Email confirmation won’t completely protect you from spam traps, but it will at least limit the amount of damage incurred to your sender reputation by preventing high-risk addresses from receiving ongoing marketing. If you do get a spam trap address on your list, at least you’ll only send to it once. This limit also helps prevent your automated campaigns from being commandeered by nefarious bots as a means to overload another person’s inbox (AKA list bombing). When used in concert with other best practices like regular list hygiene and obtaining explicit permission, you can keep any reputation damage from spam traps, spam complaints and hard bounces to a negligible amount.
When to use email confirmation:
- After initial opt-in – Send a confirmation request as the first email in your campaigns or for any new subscriber.
- Improve quality of an existing list – If your current marketing list is generating spam complaints or spam trap hits, you can send a confirmation request to filter out the high risk addresses. Note that any spam complaints or spam trap hits from the confirmation email will still damage your sender reputation, so it’s best to perform other list hygiene steps first (e.g. remove unengaged contacts and those that have not provided explicit permission), especially if the symptoms are severe.
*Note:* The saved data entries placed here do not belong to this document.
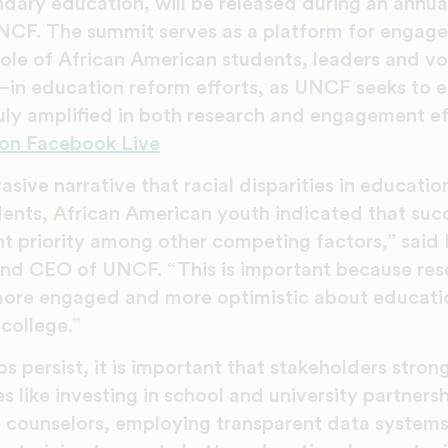
dary education, will be released during an annu
NCF. The summit serves as a platform for engag
role of African American students, leaders and v
in education reform efforts, as UNCF seeks to e
ruly amplified in both research and engagement ef
on Facebook Live
sive narrative that racial disparities in education
ents, African American youth indicated that suc
t priority among other competing factors,” said 
nd CEO of UNCF. “This is important because res
ore engaged and more optimistic about educatio
 college.”
s persist, it is important that stakeholders stron
 like investing in school and university partnersh
 counselors, employing transparent data system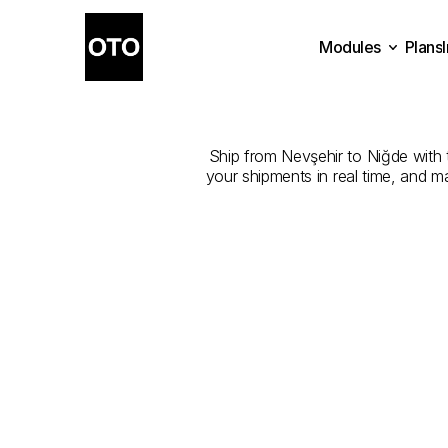
Modules
Plans
The
Best
Plans
Modules
Ship from Nevşehir to Niğde with th
your shipments in real time, and m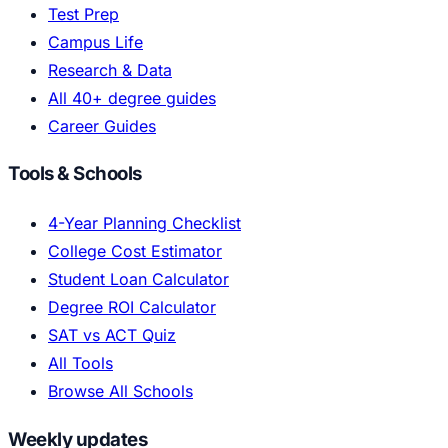
Test Prep
Campus Life
Research & Data
All 40+ degree guides
Career Guides
Tools & Schools
4-Year Planning Checklist
College Cost Estimator
Student Loan Calculator
Degree ROI Calculator
SAT vs ACT Quiz
All Tools
Browse All Schools
Weekly updates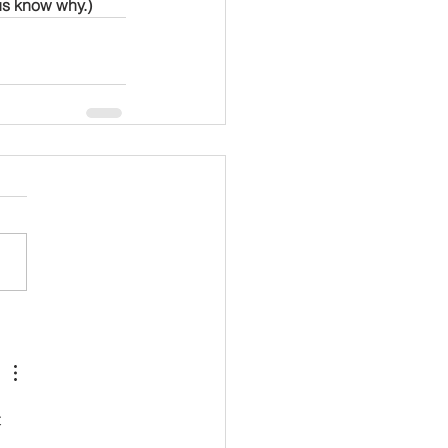
us know why.)
 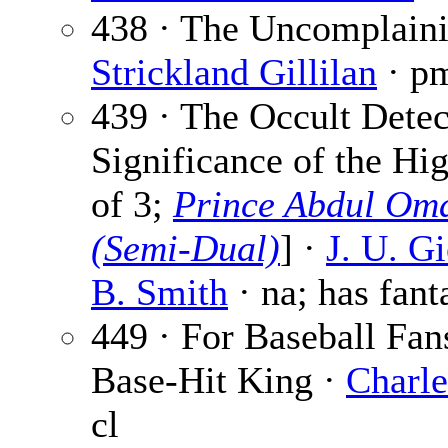
438 · The Uncomplaini
Strickland Gillilan
· p
439 · The Occult Detec
Significance of the Hi
of 3;
Prince Abdul Oma
(Semi-Dual)
] ·
J. U. G
B. Smith
· na; has fant
449 · For Baseball Fan
Base-Hit King ·
Charle
cl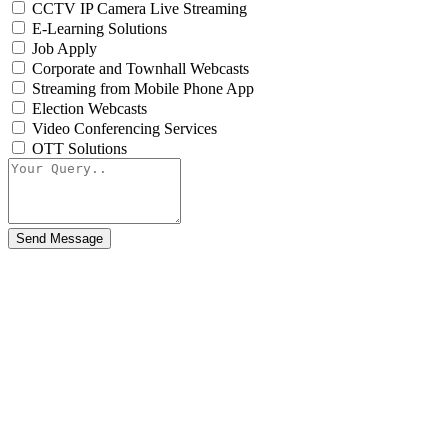
CCTV IP Camera Live Streaming
E-Learning Solutions
Job Apply
Corporate and Townhall Webcasts
Streaming from Mobile Phone App
Election Webcasts
Video Conferencing Services
OTT Solutions
Send Message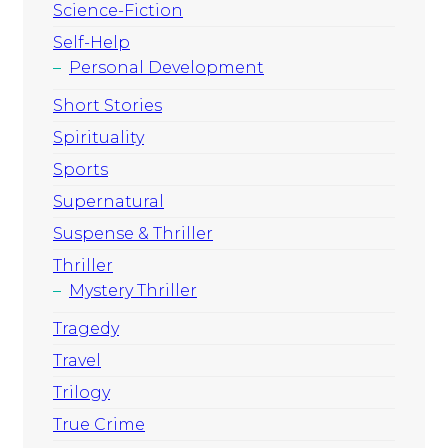
Science-Fiction
Self-Help
Personal Development
Short Stories
Spirituality
Sports
Supernatural
Suspense & Thriller
Thriller
Mystery Thriller
Tragedy
Travel
Trilogy
True Crime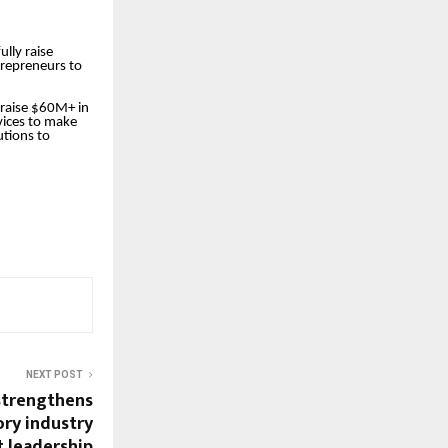
lly raise
trepreneurs to
raise $60M+ in
vices to make
utions to
NEXT POST
strengthens
ory industry
t leadership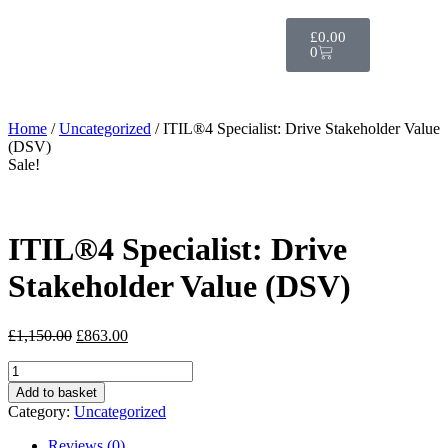
£
0.00
0
Home
/
Uncategorized
/ ITIL®4 Specialist: Drive Stakeholder Value
(DSV)
Sale!
ITIL®4 Specialist: Drive
Stakeholder Value (DSV)
£
1,150.00
£
863.00
Add to basket
Category:
Uncategorized
Reviews (0)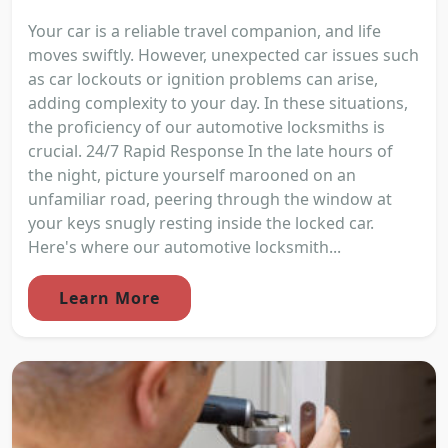
Your car is a reliable travel companion, and life
moves swiftly. However, unexpected car issues such
as car lockouts or ignition problems can arise,
adding complexity to your day. In these situations,
the proficiency of our automotive locksmiths is
crucial. 24/7 Rapid Response In the late hours of
the night, picture yourself marooned on an
unfamiliar road, peering through the window at
your keys snugly resting inside the locked car.
Here's where our automotive locksmith...
Learn More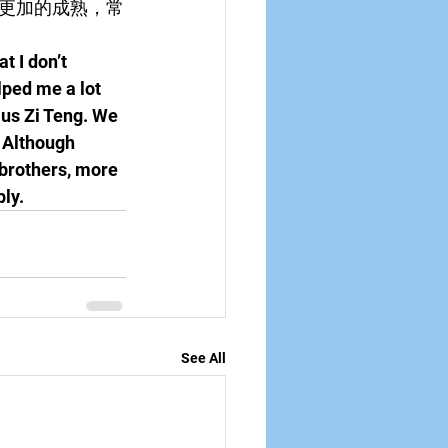
更加的成熟，常
t I don’t 
ped me a lot 
ius Zi Teng. We 
 Although 
 brothers, more 
ly.
See All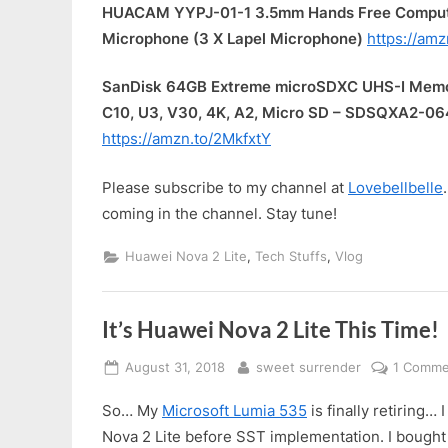
HUACAM YYPJ-01-1 3.5mm Hands Free Computer
Microphone (3 X Lapel Microphone)
https://am
SanDisk 64GB Extreme microSDXC UHS-I Memor
C10, U3, V30, 4K, A2, Micro SD – SDSQXA2-
https://amzn.to/2MkfxtY
Please subscribe to my channel at
Lovebellbelle
coming in the channel. Stay tune!
,
,
Huawei Nova 2 Lite
Tech Stuffs
Vlog
It’s Huawei Nova 2 Lite This Time!
Posted
By
August 31, 2018
sweet surrender
1 Comme
on
So… My
Microsoft Lumia 535
is finally retiring…
Nova 2 Lite before SST implementation. I bought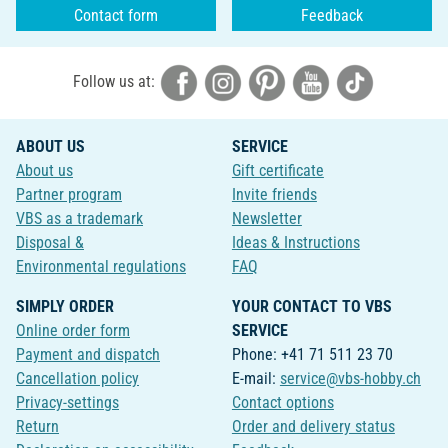
Contact form
Feedback
Follow us at:
ABOUT US
SERVICE
About us
Gift certificate
Partner program
Invite friends
VBS as a trademark
Newsletter
Disposal &
Ideas & Instructions
Environmental regulations
FAQ
SIMPLY ORDER
YOUR CONTACT TO VBS
Online order form
SERVICE
Payment and dispatch
Phone: +41 71 511 23 70
Cancellation policy
E-mail:
service@vbs-hobby.ch
Privacy-settings
Contact options
Return
Order and delivery status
When not to use email confirmation:
To get initial permission – Email confirmation is not a substitute for obtaining explicit permission in the first place. Don’t send an email to get permission to send email, that’s just spam.
Quality over quantity
Opponents of using email confirmation often cite a couple of concerns: increasing barrier to entry and list shrink. These are real effects of using email confirmation, but I wouldn’t label them as negative ones. In fact, that’s exactly what we want to happen. Recipients who don’t click to confirm are actually spam traps, weren’t truly interested, or never provided permission in the first place. In any case, those are the kinds of addresses you don’t want on your list if you employ a quality over quantity approach. The alternative “see what sticks” method only works for spammers since deliverability to interested leads is a non-issue (they don’t have any).
So much of today’s marketing is about capturing attention and email confirmation provides an opportunity to engage immediately when the recipient is thinking about your business. You can even direct the recipient to a landing page for them to set email preferences, or supplement the confirmation landing page with priority content of your choosing. Remember that with email marketing, you’re starting a personalized relationship with your email recipient, not just shouting from a soap box – that’s what TV or radio advertisements are for.